Leo que, tiempo atrás y en determinados países –opino yo que, quizá, y sin quizá, no hace tantos años; e incluso me atrevería a decir que en la actualidad– ,“los esclavos tenían condición de cosa”; es decir, que, de manera social y admitida con cierta unanimidad, se les aplicaba esta “naturaleza” como si de objetos de usar y tirar se tratasen.
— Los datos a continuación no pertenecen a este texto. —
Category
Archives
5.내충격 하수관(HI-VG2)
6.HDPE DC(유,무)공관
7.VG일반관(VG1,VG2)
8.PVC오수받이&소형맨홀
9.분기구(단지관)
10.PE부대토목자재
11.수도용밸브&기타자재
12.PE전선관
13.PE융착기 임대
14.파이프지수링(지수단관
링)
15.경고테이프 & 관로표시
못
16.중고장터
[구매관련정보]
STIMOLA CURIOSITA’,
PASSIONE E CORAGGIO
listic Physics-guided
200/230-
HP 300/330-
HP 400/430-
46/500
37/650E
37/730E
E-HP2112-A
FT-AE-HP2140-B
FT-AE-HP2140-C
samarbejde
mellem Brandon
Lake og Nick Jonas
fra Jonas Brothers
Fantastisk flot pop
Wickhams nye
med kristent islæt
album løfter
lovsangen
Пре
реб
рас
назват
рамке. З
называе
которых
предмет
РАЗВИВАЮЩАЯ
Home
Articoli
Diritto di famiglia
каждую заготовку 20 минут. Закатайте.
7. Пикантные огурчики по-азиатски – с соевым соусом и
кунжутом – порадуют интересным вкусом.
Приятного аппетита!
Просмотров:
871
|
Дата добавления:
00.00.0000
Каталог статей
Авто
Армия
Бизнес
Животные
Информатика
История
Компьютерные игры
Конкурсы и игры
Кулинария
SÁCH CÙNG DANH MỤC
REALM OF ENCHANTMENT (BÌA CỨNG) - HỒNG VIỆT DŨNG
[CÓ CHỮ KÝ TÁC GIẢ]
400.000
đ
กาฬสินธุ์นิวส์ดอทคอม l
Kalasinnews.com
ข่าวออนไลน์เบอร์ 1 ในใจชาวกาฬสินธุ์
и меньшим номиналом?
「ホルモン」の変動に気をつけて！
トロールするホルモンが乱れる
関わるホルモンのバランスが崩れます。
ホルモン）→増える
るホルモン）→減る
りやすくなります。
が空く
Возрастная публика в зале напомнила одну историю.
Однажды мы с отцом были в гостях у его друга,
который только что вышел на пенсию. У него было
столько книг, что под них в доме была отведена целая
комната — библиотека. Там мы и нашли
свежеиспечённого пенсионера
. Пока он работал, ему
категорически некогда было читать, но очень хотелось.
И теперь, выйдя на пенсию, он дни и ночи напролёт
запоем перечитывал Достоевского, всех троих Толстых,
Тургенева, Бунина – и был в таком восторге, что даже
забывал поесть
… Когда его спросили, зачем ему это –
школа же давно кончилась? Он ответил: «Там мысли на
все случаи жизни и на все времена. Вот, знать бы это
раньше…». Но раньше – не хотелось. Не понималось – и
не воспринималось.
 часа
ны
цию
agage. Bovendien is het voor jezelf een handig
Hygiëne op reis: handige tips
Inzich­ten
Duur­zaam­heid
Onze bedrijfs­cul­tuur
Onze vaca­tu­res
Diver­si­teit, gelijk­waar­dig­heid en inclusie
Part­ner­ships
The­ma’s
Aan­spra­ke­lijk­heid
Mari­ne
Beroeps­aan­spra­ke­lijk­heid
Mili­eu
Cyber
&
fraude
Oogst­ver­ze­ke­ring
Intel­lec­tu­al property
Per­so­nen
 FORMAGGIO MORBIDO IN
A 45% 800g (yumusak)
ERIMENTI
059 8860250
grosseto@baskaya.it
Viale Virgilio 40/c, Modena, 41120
Cierto es que esta reflexión, amén de otras fuentes, tiene también su origen en el recientemente publicado informe del Parlamento Europeo, coordinado por Maite Pagazaurtundúa, titulado “Cartografía del odio”, cuya punta del iceberg se centra en las víctimas reconocidas por su “orientación sexual, la raza, la pobreza, las ideas políticas o la religión”, entre otros motivos, manteniendo, por ejemplo, que “la intolerancia política es mayor en España que en otros países europeos”.
Y es que el odio, lo que subyace, al fin y al cabo, en la mayoría de las acciones a las que podríamos referirnos en este contexto, es, en el fondo y en la forma, el hilo conductor que nos lleva a la deshumanización –en la mayoría de los casos, por anteponer los intereses particulares al bien común–.
Parece que, en estos tiempos, por menos de un “quítame allá esas pajas” – expresión “de escasa presencia coloquial y que se aplica a algo de poca dificultad o importancia que se hace rápidamente, en un periquete o en un pispás” (fraseomania.blogspot.com)– nos convertimos en “hombres lobos”, estrellas de una película de terror que se proyecta en las pantallas de nuestras calles y plazas, sin necesidad de ningún aparato tecnológico; basta con nuestras “actitudes antiurbanas”.
Ahora, casi seguro, que todos podríamos aportar un ejemplo sobre lo escrito, desde la pérdida del saludo, pasando por las miradas hirientes, hasta llegar al insulto o a la agresión física. Pero, no lo dudéis todo ello tiene su razón en la malvada cosificación a la que nos están –nos estamos– acostumbrando y sometiendo.